Nothing outside the range is wanted. Repeat exactly the lines below from the one with "Página de privacidad" through the one with "Política de cookies".
[Opening Exercise inputs section]
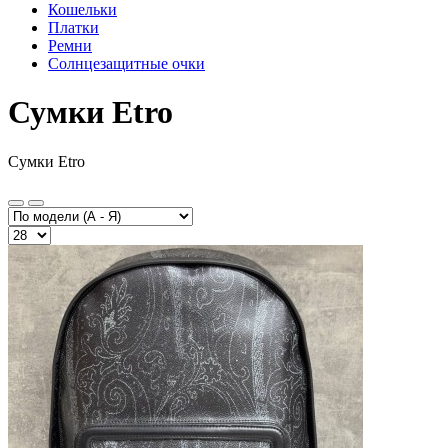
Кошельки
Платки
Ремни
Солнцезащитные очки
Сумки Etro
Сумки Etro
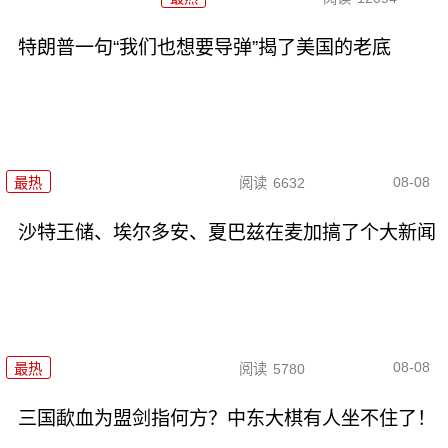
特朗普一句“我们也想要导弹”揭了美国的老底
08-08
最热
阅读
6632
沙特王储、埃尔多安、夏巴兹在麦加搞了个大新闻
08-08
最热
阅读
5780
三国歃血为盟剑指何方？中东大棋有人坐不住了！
[Closing Exercise inputs section]
[Opening Exercise inputs section]
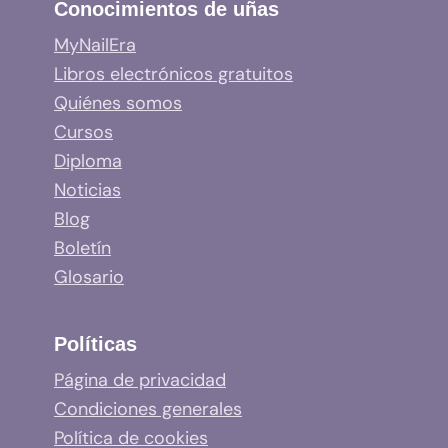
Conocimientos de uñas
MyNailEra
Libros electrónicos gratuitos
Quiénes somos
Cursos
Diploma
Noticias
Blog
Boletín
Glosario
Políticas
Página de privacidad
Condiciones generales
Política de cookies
[Closing Exercise inputs section]
=== Exercise output ===
Página de privacidad
Condiciones generales
Política de cookies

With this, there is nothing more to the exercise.